| TASK OBJECTIVE |
Could you return every line of the material that contains the word "certificación"?

====================

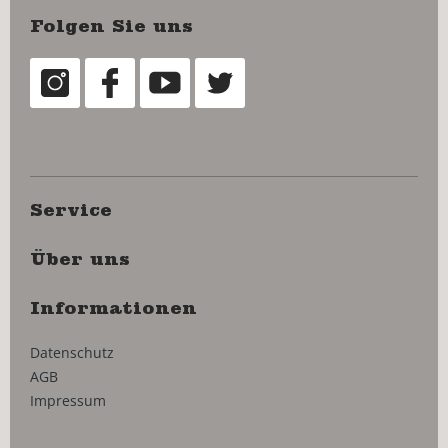
Folgen Sie uns
Service
Über uns
Informationen
Datenschutz
AGB
Impressum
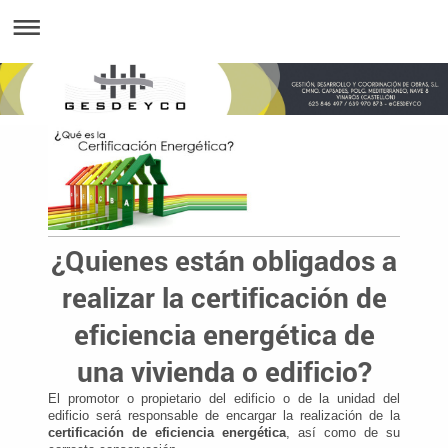
¿Quienes están obligados a
realizar la certificación de
eficiencia energética de
una vivienda o edificio?
El promotor o propietario del edificio o de la unidad del
edificio será responsable de encargar la realización de la
certificación de eficiencia energética
, así como de su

====================

| ANSWER |
realizar la certificación de
certificación de eficiencia energética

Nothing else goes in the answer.